About: Baby Dayliner’s ‘You Should Be Dancin’’
by Nico Muhly

Let’s talk for a second about Baby Dayliner’s sound, and first off, his voice: There is something inherently strange about it; untrained, quirky, and insistent in this one trick in which a single note simultaneously exists in two different tunings. It is a wonderful combination of stylized and conversational, and the lyrics stem from this duality. I want to say that the voice is old-fashioned, but then I want to take that back, because I’m not sure what voice from the past it might resemble. It is it’s Own Thing and surprisingly emotional, especially given the austere and old-fashioned backing tracks.

Musically all the songs are usually set against simple simple simple basslines and high strings — way fewer notes than we’re used to hearing. As a result, the vocal lines feel almost incorrect in context — we need one more chord or one more backup vocal. The instrumental landscape is synthesized, so it’s a bit 80’s, and the danger is that we might be in an Ironic Space, my least favorite, but then his voice is so naturally expressive that it reassures us that these words are deeply felt, even if seen through a variety of stylized lenses.

When it comes together you get a kind of magic, such as “Key Largo,” which is both a fully ridiculous and stunningly satisfying song. Lyrically; it’s essentially the Floridian response to the Monty Python Finland song (“A place where I quite want to be.”) He sings in a speaking-voice register about wealth and sunburns, but then suddenly jumps up an octave to apostrophise: "Key Largo!" The effect of releasing his expressive vibrato is fantastically expressive against the 80’s sparseness of the synthesised strings.

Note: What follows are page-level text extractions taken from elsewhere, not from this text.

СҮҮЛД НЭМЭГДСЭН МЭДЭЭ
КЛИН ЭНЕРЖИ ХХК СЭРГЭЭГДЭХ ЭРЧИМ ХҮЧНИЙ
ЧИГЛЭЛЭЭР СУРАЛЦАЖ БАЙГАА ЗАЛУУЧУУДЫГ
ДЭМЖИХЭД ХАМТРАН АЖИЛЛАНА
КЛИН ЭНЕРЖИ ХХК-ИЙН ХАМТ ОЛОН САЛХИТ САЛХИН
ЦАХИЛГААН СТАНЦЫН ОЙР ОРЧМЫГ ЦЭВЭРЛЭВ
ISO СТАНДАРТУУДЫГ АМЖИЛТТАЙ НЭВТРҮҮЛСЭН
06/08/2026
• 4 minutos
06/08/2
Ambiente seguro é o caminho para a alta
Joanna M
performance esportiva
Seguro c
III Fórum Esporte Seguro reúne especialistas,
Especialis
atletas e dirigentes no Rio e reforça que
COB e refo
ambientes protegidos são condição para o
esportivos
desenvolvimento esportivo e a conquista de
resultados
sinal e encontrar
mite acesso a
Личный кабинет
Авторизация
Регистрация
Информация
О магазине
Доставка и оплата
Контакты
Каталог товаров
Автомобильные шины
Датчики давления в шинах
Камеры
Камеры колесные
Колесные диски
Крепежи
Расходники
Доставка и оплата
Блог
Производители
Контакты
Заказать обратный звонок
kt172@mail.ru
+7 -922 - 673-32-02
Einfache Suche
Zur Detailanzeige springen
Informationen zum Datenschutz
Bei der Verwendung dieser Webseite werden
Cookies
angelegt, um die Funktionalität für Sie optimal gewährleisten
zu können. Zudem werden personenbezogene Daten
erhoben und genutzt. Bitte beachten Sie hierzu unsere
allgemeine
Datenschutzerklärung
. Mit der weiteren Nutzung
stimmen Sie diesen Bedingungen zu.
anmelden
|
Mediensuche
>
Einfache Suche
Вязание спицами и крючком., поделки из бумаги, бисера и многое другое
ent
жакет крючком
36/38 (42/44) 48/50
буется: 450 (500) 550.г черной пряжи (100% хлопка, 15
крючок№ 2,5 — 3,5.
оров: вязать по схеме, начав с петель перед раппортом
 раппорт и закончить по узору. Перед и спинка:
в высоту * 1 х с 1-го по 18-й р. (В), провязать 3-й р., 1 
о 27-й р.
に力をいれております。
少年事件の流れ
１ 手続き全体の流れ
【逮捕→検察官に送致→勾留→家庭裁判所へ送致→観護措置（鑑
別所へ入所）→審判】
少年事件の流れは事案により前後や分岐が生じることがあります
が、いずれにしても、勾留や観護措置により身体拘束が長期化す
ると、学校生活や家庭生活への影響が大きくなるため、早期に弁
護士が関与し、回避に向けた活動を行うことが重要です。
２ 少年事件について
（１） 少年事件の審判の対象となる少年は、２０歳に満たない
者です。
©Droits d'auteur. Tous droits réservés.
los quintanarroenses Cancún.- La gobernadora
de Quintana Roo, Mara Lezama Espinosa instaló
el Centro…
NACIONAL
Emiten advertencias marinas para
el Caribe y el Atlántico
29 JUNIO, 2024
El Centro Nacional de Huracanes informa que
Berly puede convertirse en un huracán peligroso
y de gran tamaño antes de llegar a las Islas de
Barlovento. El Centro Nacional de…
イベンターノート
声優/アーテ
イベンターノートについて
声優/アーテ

Or in “You Push I Go,” we have an obsessive set of repeated text: most of the lyrics are narrative, in a sort of Suzanne Vega covering The Streets way. More specifically, the lyrics alternate between the repetitive and banal (“Gonna get a vodka soda”) to these iconic little zen statements “You push; I’ll go” that access a more primal sense of love and loss and all the other things we’re meant to feel when listening to music. It takes us out of the conversational tone into that magical place that only repeated text can give us — it scratches me in the Laurie Anderson place when “you push; I’ll go” turns, after a few cycles, into just “I’ll go, I’ll go, I’ll go.” I haven’t seen this songs live yet, but I can see in my mind’s eye the dance moves in the stuttering drum fills — a hallmark of his music I have never heard anywhere else.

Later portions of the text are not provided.